▶ [What you will do] Output the lines of the entries below beginning at the one with "Can you find right" and ending with the last, exactly as written and without pictures.
[[ Working data open ]]
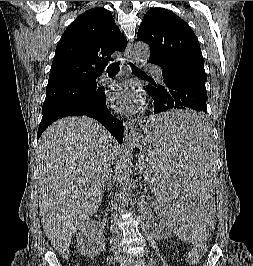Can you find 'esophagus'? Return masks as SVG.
I'll return each instance as SVG.
<instances>
[{"instance_id":"esophagus-1","label":"esophagus","mask_w":253,"mask_h":266,"mask_svg":"<svg viewBox=\"0 0 253 266\" xmlns=\"http://www.w3.org/2000/svg\"><path fill=\"white\" fill-rule=\"evenodd\" d=\"M126 54L128 57L129 62H134V55L132 50V43L129 42L126 48ZM136 128L134 126V123L131 121H125L124 122V138L125 141H131L136 136Z\"/></svg>"}]
</instances>
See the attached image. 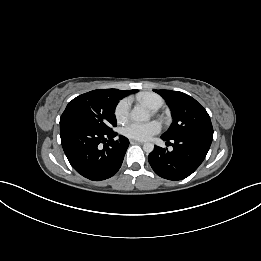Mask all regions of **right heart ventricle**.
I'll list each match as a JSON object with an SVG mask.
<instances>
[{"label":"right heart ventricle","instance_id":"right-heart-ventricle-1","mask_svg":"<svg viewBox=\"0 0 261 261\" xmlns=\"http://www.w3.org/2000/svg\"><path fill=\"white\" fill-rule=\"evenodd\" d=\"M140 101L150 109H155L162 105V99L154 93H145L140 96Z\"/></svg>","mask_w":261,"mask_h":261}]
</instances>
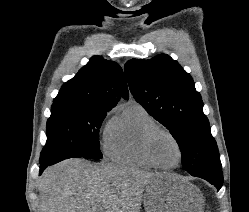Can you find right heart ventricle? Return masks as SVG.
<instances>
[{"instance_id": "1", "label": "right heart ventricle", "mask_w": 249, "mask_h": 212, "mask_svg": "<svg viewBox=\"0 0 249 212\" xmlns=\"http://www.w3.org/2000/svg\"><path fill=\"white\" fill-rule=\"evenodd\" d=\"M158 123L139 103H130L107 126L104 152L113 161L143 169L156 168L146 157L143 141Z\"/></svg>"}]
</instances>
[[ Working data closed ]]
▶ [Exercise solution]
Can you find right heart ventricle? Return masks as SVG.
<instances>
[{"instance_id": "1", "label": "right heart ventricle", "mask_w": 249, "mask_h": 212, "mask_svg": "<svg viewBox=\"0 0 249 212\" xmlns=\"http://www.w3.org/2000/svg\"><path fill=\"white\" fill-rule=\"evenodd\" d=\"M158 123L139 103H130L107 126L104 152L113 161L143 169L156 168L146 157L143 141Z\"/></svg>"}]
</instances>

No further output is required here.